I’d rather give the appearance of being busy.

You might say, “I’d prefer to have more money.”

But…

I’d rather not live on a budget.

I’d rather my weekends were free.

I’d rather spend money on entertainment than a side business.

You might say, “I’d prefer to have a better marriage.”

But…

I’d rather not discuss the day.

I’d rather not get involved in her/his stuff.

I’d rather not expose myself to emotional danger.

You might say, “I’d prefer to not get laid off.”

But…

I’d rather be old school.

I’d rather not teach others what I do.

I’d rather do the things I already know how to do.

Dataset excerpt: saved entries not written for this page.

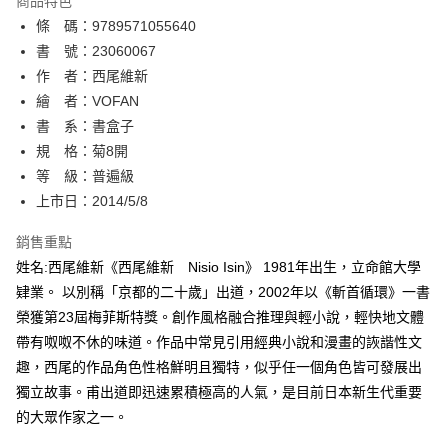
商品特色
相關說明
條 碼：9789571055640
【關於「AFTEE先享後付」】
ATM付款
AFTEE先享後付是「在收到商品之後才付款」的支付方式。 讓您購物簡單
書 號：23060067
便利好安心！
作 者：西尾維新
１．簡單：不需註冊會員、不需綁卡、不需儲值。
運送方式
繪 者：VOFAN
２．便利：只要手機號碼，簡訊認證，即可結帳。
３．安心：先確認商品／服務後，再付款。
書 系：書盒子
全家取貨付款
規 格：菊8開
每筆NT$80，滿NT$500(含以上)免運費
【「AFTEE先享後付」結帳流程】
１．於結帳方式選擇「AFTEE先享後付」後，將跳轉至「AFTEE先享後付」
等 級：普遍級
付款後全家取貨
結帳頁面，進行簡訊認證並確認金額後，即可完成結帳。
上市日：2014/5/8
２．訂單成立數日內，您將收到繳費通知簡訊。
每筆NT$80，滿NT$500(含以上)免運費
３．收到繳費通知簡訊後14天內，點擊此簡訊中的連結，可透過四大超商／
銷售重點
ATM／網路銀行／等多元方式進行付款，方視為交易完成。
萊爾富取貨付款
※ 請注意：結帳手續完成當下不需立刻繳費，但若您需要取消訂單，請聯絡
姓名:西尾維新《西尾維新 Nisio Isin》 1981年出生，立命館大學
每筆NT$80，滿NT$500(含以上)免運費
購買商品的店家。未經商家同意取消之訂單仍視為有效，需透過AFTEE先享
肄業。 以別稱「京都的二十歲」出道，2002年以《斬首循環》一書
後付繳納相關費用。
榮獲第23屆梅菲斯特獎。創作風格融合推理與輕小說，輕快地文體
付款後萊爾富取貨
※ 交易是否成功請以「AFTEE先享後付 」之結帳頁面顯示為準，若有關於
是否繳費成功／繳費後需取消欲退款等相關疑問，請聯繫「AFTEE先享後付
帶有呶呶不休的味道。作品中常見引用經典小說和漫畫的詼諧性文
每筆NT$80，滿NT$500(含以上)免運費
客戶支援中心」
https://netprotections.freshdesk.com/support/home
趣，西尾的作品角色性格鮮明且獨特，似乎任一個角色皆可發展出
7-11取貨付款
獨立故事。甫出道即迅速累積極高的人氣，是目前日本新生代重要
【注意事項】
１．透過由恩沛科技股份有限公司提供之「AFTEE先享後付」服務完成之交
每筆NT$80，滿NT$500(含以上)免運費
的大眾作家之一。
易，需依本服務之必要範圍內提供個人資料，並將交易相關給付款項請求債
權轉讓予恩沛科技股份有限公司。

You might say, “I’d prefer to be a leader.”

But…

I’d rather stay in my lane.

I’d rather not put myself on the hook.

I’d rather complain about the current leadership.

You might say, “I’d prefer if people knew my name.”

But…

I’d rather stay in the back.

I’d rather not put myself out there.

I’d rather someone else do the presentation.

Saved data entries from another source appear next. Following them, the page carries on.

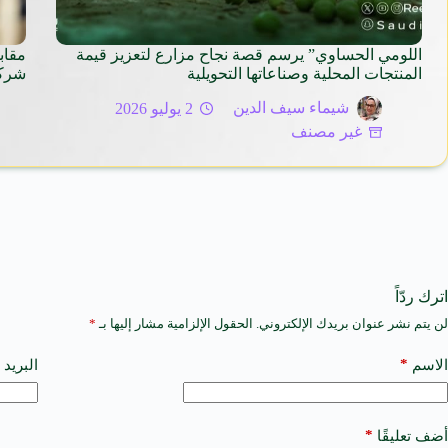
اللومي الحساوي” يرسم قصة نجاح مزارع لتعزيز قيمة
مقاب
المنتجات المحلية وصناعاتها التحويلية
شركة
شيماء سيف الدين
2 يوليو 2026
غير مصنف
اترك ردّاً
لن يتم نشر عنوان بريدك الإلكتروني.
الحقول الإلزامية مشار إليها بـ
*
A
l
t
*
الاسم
البريد 
e
r
n
a
*
أضف تعليقًا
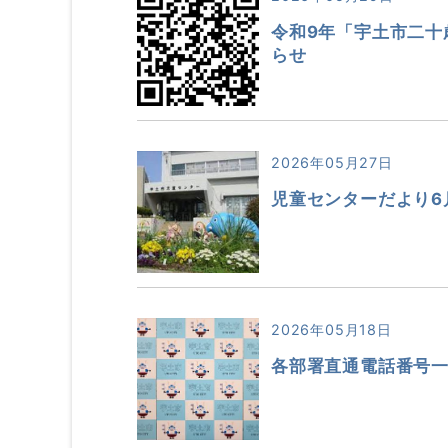
令和9年「宇土市二十
らせ
2026年05月27日
児童センターだより6
2026年05月18日
各部署直通電話番号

You might say, “I’d prefer if I could get somewhere in my life.”

But…

I’d rather stay right here.

I’d rather not make a plan.

I’d rather think that I am unlucky.

You might say, “I’d prefer to make an impact on this world.”

But…

I’d rather stay in my comfort zone.

I’d rather not try something that might fail.

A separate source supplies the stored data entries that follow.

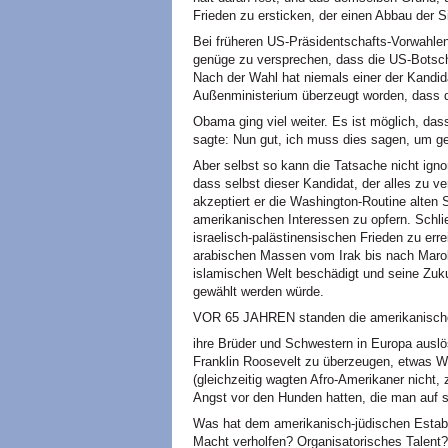
Frieden zu ersticken, der einen Abbau der 
Bei früheren US-Präsidentschafts-Vorwahle
genüge zu versprechen, dass die US-Botsch
Nach der Wahl hat niemals einer der Kandida
Außenministerium überzeugt worden, dass di
Obama ging viel weiter. Es ist möglich, das
sagte: Nun gut, ich muss dies sagen, um ge
Aber selbst so kann die Tatsache nicht igno
dass selbst dieser Kandidat, der alles zu ve
akzeptiert er die Washington-Routine alten St
amerikanischen Interessen zu opfern. Schlie
israelisch-palästinensischen Frieden zu err
arabischen Massen vom Irak bis nach Marok
islamischen Welt beschädigt und seine Zuku
gewählt werden würde.
VOR 65 JAHREN standen die amerikanischen
ihre Brüder und Schwestern in Europa auslös
Franklin Roosevelt zu überzeugen, etwas W
(gleichzeitig wagten Afro-Amerikaner nicht,
Angst vor den Hunden hatten, die man auf s
Was hat dem amerikanisch-jüdischen Estab
Macht verholfen? Organisatorisches Talent?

I’d rather not make some people made at me.

A Bit About Preferences in Marketing Messages

Well done marketing speaks to your preferences. In fact, it requires your preferences because there are literally hundreds and thousands of choices to be made.

Smart marketing is never about convincing you. It’s about picking you as the intended audience and feeding you with the preferences you already have.

“Hey…you who likes blue widgets! You’re the smart one to like blue widgets because they’re the best! Good news: we have them over here.”

Smart marketing messages can bring positive or negative change to your world by speaking to your preferences…so beware and be aware.

How to Beware and Be Aware of Your Preferences

Here’s a tip that has helped me and has kept me moving forward on some important goals.

I evaluate my preferences against my comfort zone.

Is this “I’d rather…” choice keeping me in my comfort zone, which is then prohibiting me from reaching the larger goal or preference?

If so, I try to choose against it. It’s not easy, nor do I always succeed.

For example, writing these articles. My big-picture preference is to build an audience on which I can make a positive impact. Six months ago, my comfort zone was winning and I wasn’t even trying to write. I was giving in to the “I’d rather not write today” preference.

A funny thing happened, though. Even though I was failing to make the “correct” choice, I became aware that I was making this choice (and others) consciously. That conscious awareness has helped build my decision making skillset.

Whatever your overarching “I prefer…” statement is, you are probably making some connected “I’d rather…” choices that align, and some that don’t.

Be aware of the ones that align. Beware of the ones that don’t.

You can start by evaluating these choices against your comfort zone.